She curtsied, exited stage left, exuberantly waving goodbye. I shrugged helplessly to the Holy–she actually laughed out loud but seemed sympathetic–waltzed over the computer and found the like disabling button.
The story should have ended there. I should have understood why the Holy laughed.
The best laid plans of mice and men…
Apparently you can’t really truly 100% turn off the like button.

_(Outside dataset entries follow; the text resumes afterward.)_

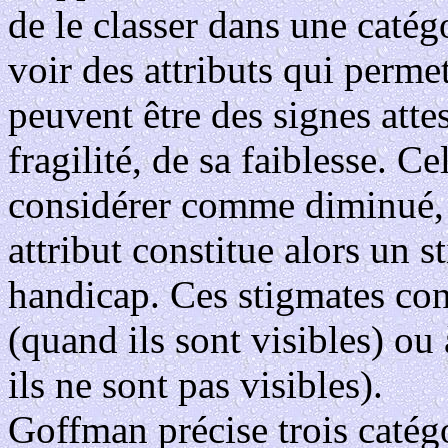
de le classer dans une catégo
voir des attributs qui perme
peuvent être des signes attes
fragilité, de sa faiblesse. C
considérer comme diminué,
attribut constitue alors un
handicap. Ces stigmates cond
(quand ils sont visibles) ou
ils ne sont pas visibles).
Goffman précise trois catégo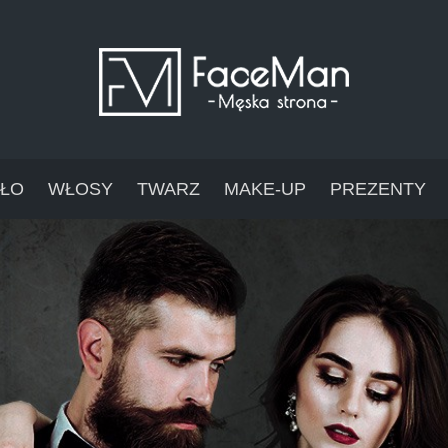
AŁO
WŁOSY
TWARZ
MAKE-UP
PREZENTY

WordPress readers often read your blog in a cyberhome called the “Reader”. If anyone meanders over to the Reader they can like as they please. The button refuses to disengage. So you’re still getting likes whether you want to experiment or not. (Email or Facebook or other readers can’t find the like button, though, so it’s a catch-22.)
I phoned the like button.
“Hey, honey,” I cajoled, “I can’t turn you off. Can you come home?”
“Wait a sec,” she replied. “I’m on Wall Street now. Remember that picture of you and the bull? Too bad YOU can’t travel now. What did you say?”
“You have to go back to work,” I sighed. “You can’t be turned off.”
“I could have told you that!” she cackled delightedly. “But don’t worry, I can remote from New York City. Except they won’t let you sit in the cafes right now–heading to get a latte and bagel and see Ms. Liberty. Home in a couple of weeks!”
What do you readers think about the like button? Do you like or dislike or really don’t care two hoots? What will you add to the conversation while the Holy pours you a mug of tea or coffee?
Day 29 of a seventy-five day journey to connect more deeply with God, Spirit, Holy, Love…to explore “What the Heart Knows” during the waning days of 2020.